The Income Type field classifies every fare into Cash, Card, Account, Airport, or Other. That distinction matters at tax time and it matters for daily cash flow. Cash is immediate. Card payments arrive with a processor delay and a transaction fee. Account work bills monthly to corporate clients. Airport fares are high-value but infrequent. Filtering by income type over a month shows which revenue streams are actually carrying the business and which ones cost more in dead miles than they return in fares.

The Reference number field ties each entry to a booking or receipt number from the dispatch system.
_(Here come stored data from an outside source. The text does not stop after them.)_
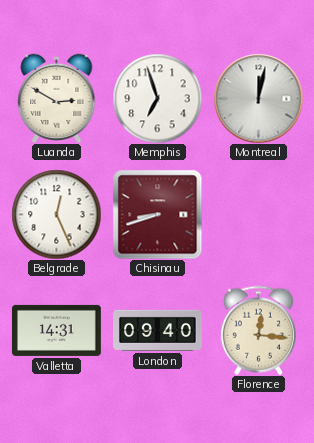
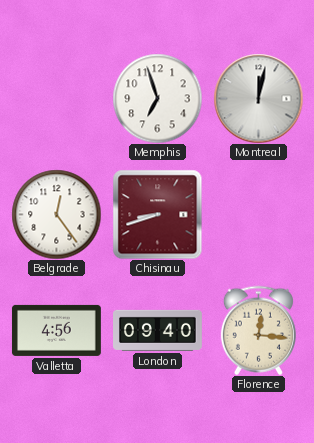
Luanda: 2:50 -> none
Belgrade: 12:26 -> 12:24
Valletta: 14:31 -> 4:56
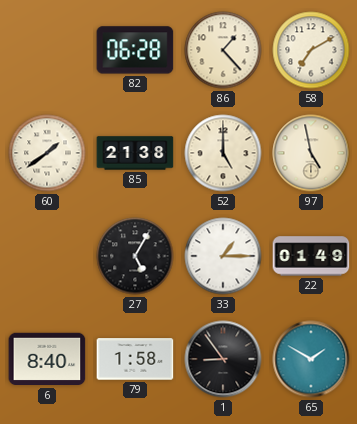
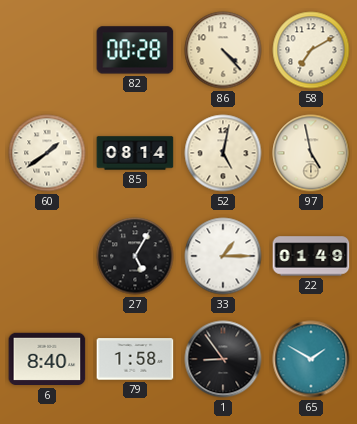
82: 06:28 -> 00:28
86: 1:23 -> 4:23
85: 21:38 -> 08:14
52: 5:00 -> 5:02
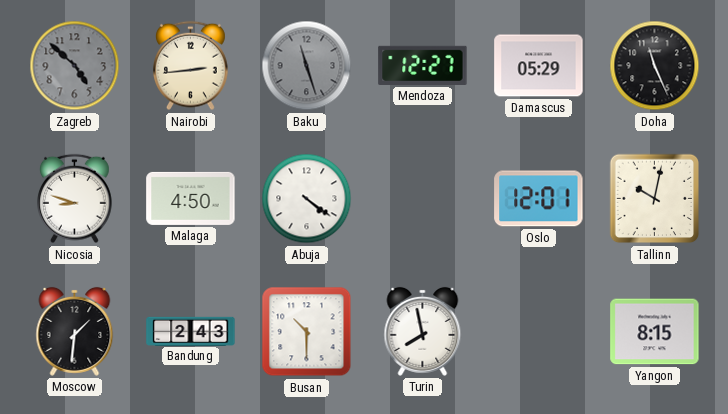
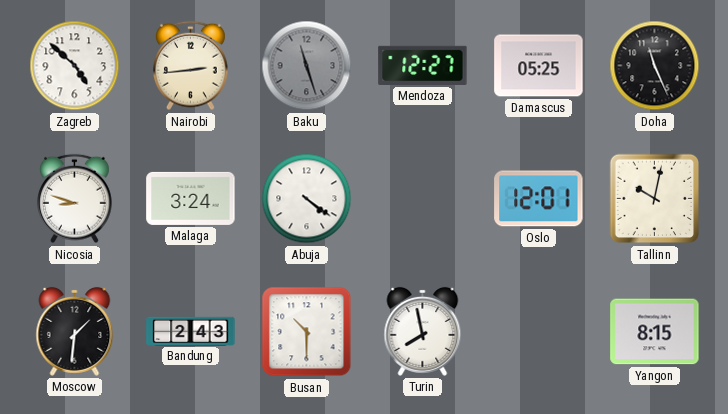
Zagreb dial: grey -> white
Damascus: 05:29 -> 05:25
Malaga: 4:50 -> 3:24
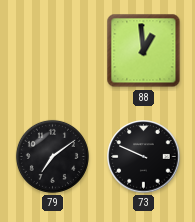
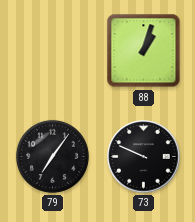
88: 12:59 -> 1:03
79: 7:09 -> 7:06
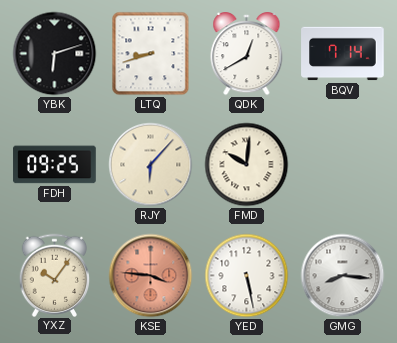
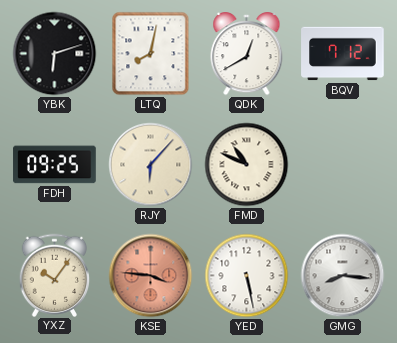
LTQ: 8:42 -> 8:02
BQV: 7:14 -> 7:12
FMD: 10:01 -> 10:49
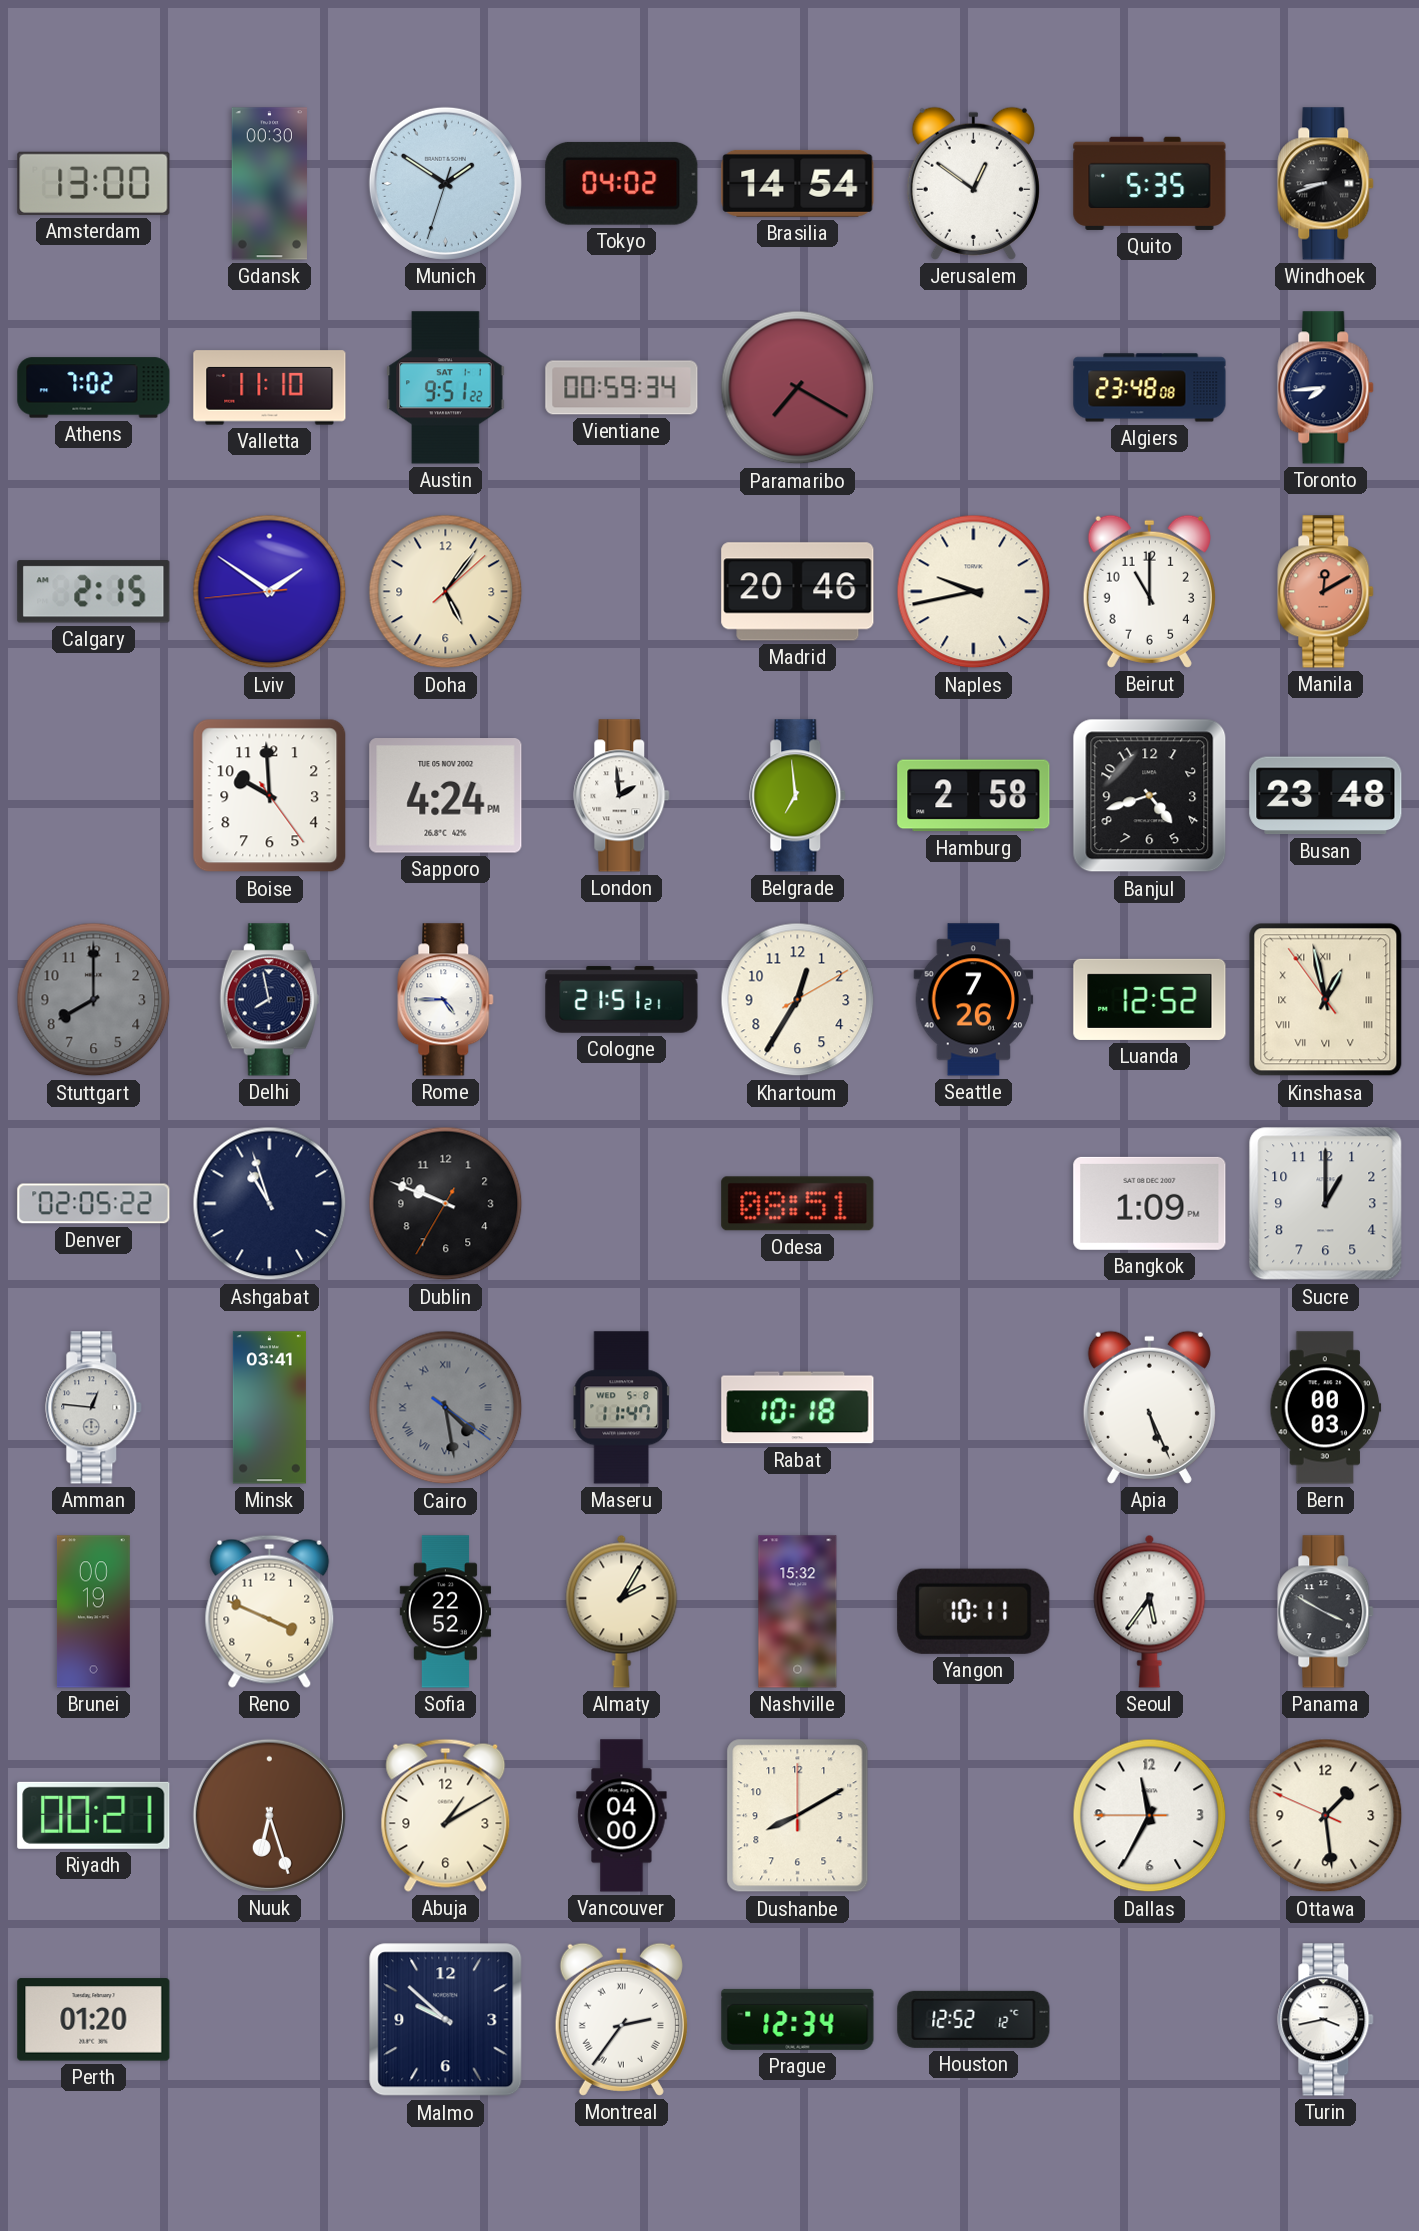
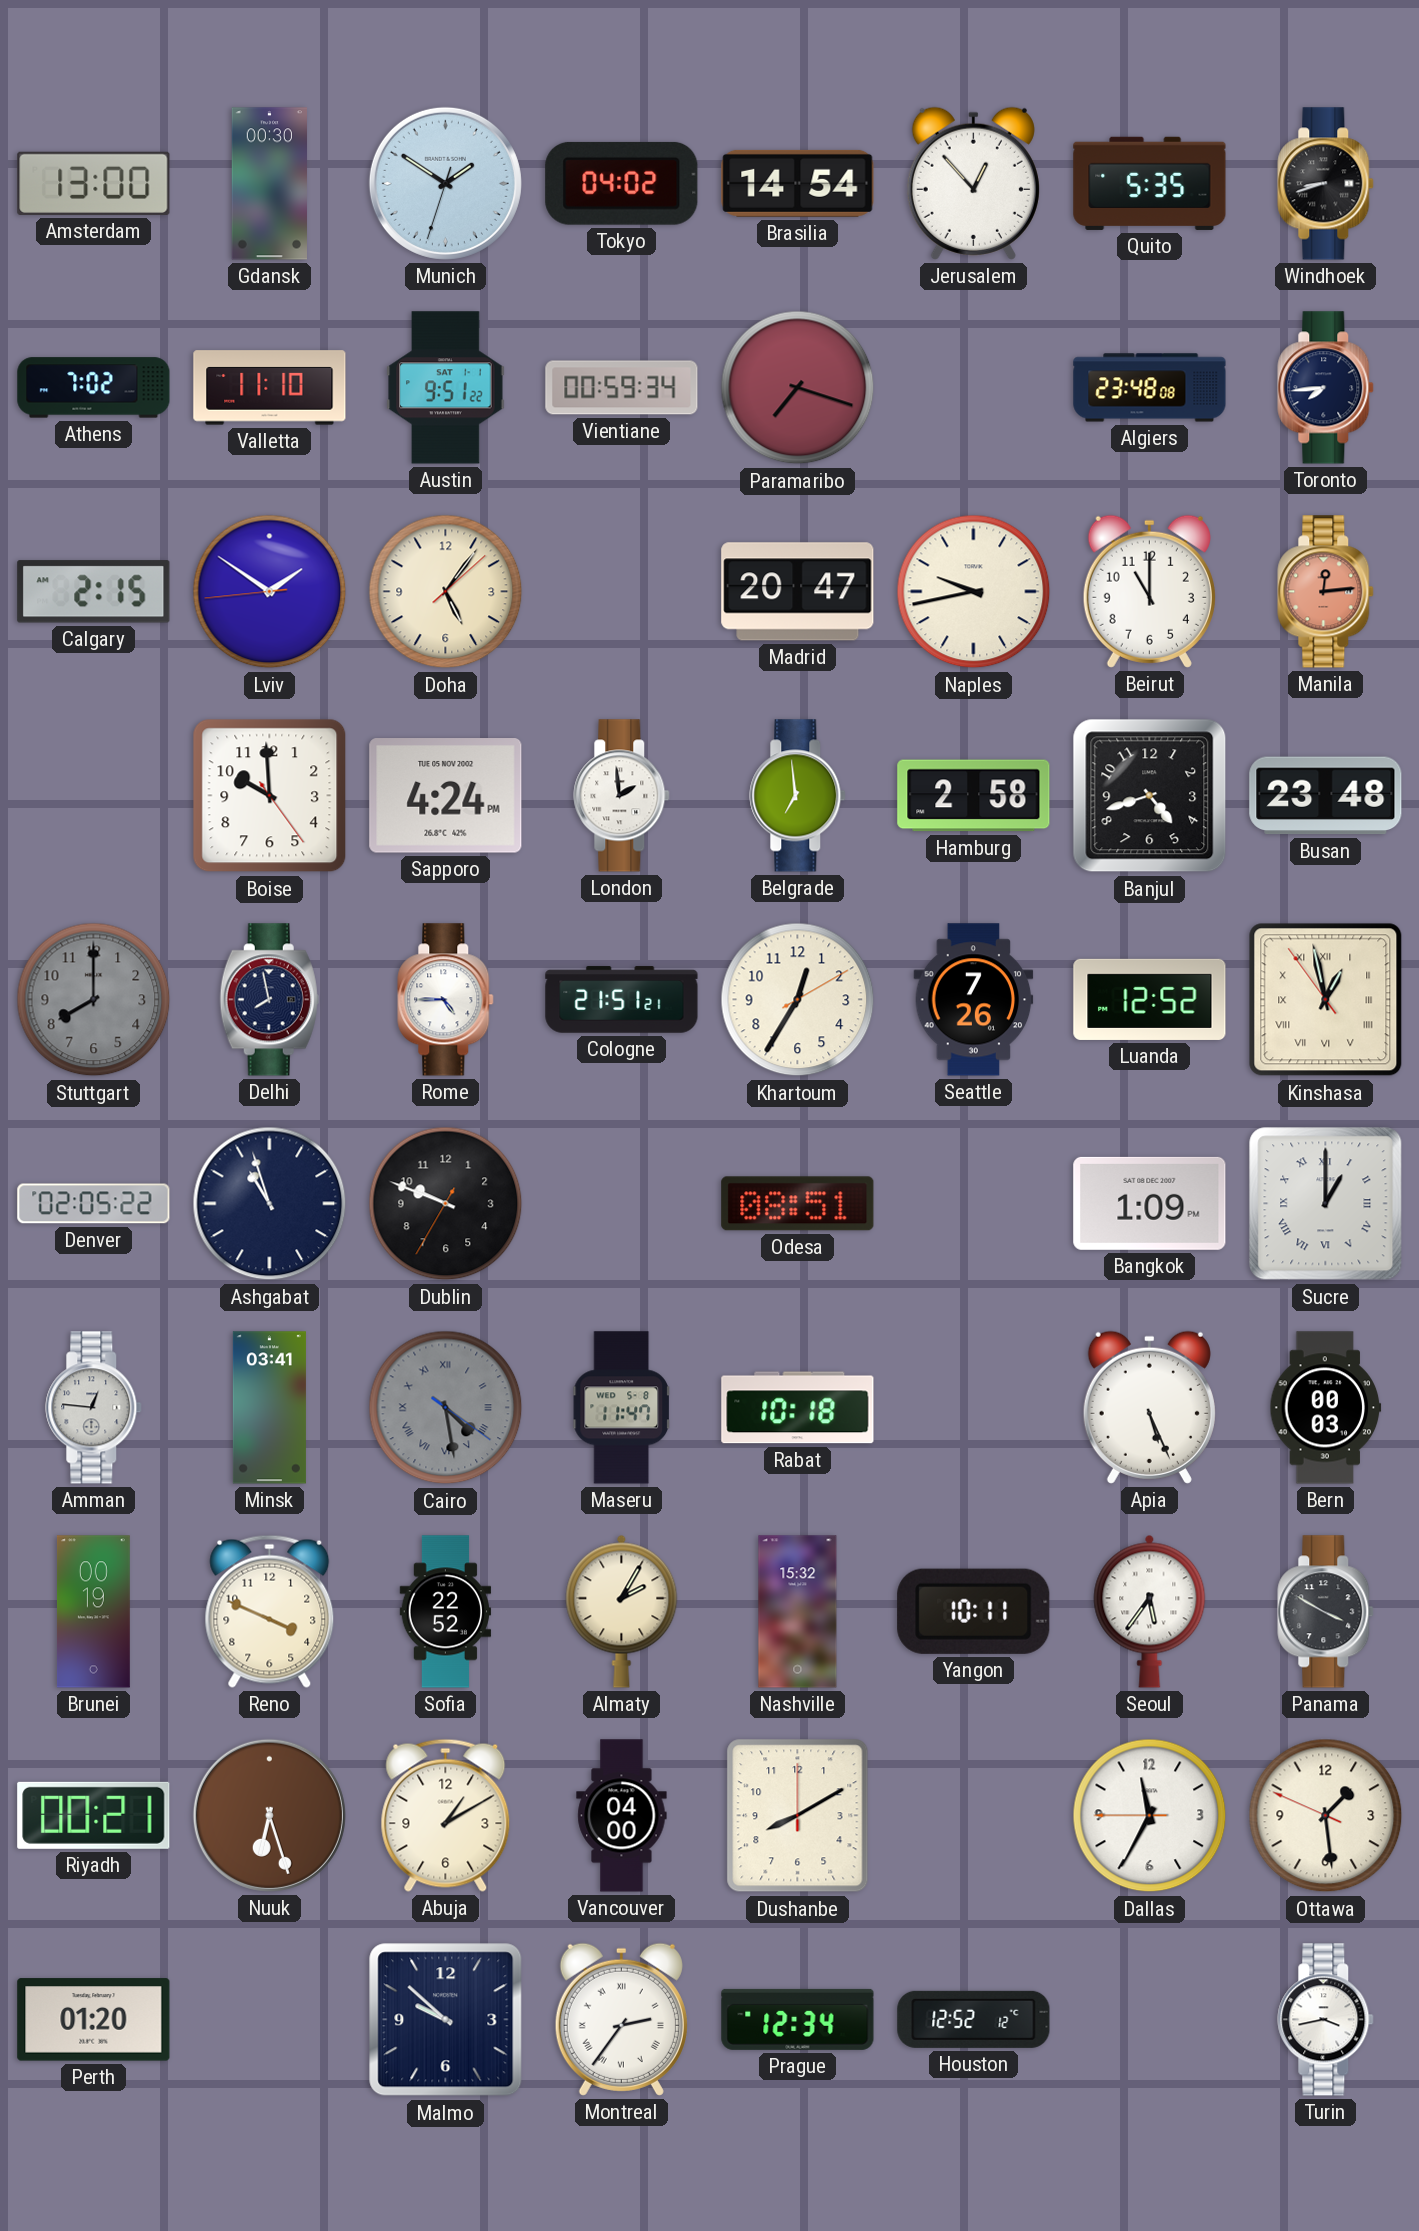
Jerusalem: 12:51 -> 12:53
Paramaribo: 7:20 -> 7:18
Madrid: 20:46 -> 20:47
Manila: 12:10 -> 12:14
Sucre numerals: Arabic -> Roman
When an account customer disputes a fare, that reference number is your evidence.

Expense Side: Where the Money Actually Goes

Seven expense categories: Fuel, Car Hire/Rental, Radio Rental/Hire, Repairs/Maintenance, Tyres, Motor Consumables, Car Wash. Every one of them is tax-deductible for a self-employed driver, and every one of them needs receipts and records.

Fuel is the big one. Logging fuel expenses by date against daily takings reveals your true cost-per-mile and your real profit margin. A driver doing 200 miles a day in a diesel that gets 45 MPG has fundamentally different economics than one doing 150 miles in a petrol hybrid. The Supplier field tracks which filling station you're using — because the 5p per litre difference between the supermarket pump and the branded station compounds into hundreds of pounds per year.

Payment Type on expenses — Cash, Credit/Debit Card, Bank — matters for reconciliation. Cash expenses need receipts. Card expenses show on statements. Bank transfers are for recurring costs like radio rental and hire agreements.

Net Takings: The Number That Actually Matters

The calculated Net takings field subtracts total expenses from total income for each entry. When you aggregate this across a week or a month using Memento's summary features, you see the real number — not the gross you collected, but the net after fuel, rental, maintenance, and consumables. That's the number you live on, and that's the number HMRC wants to see on your self-assessment.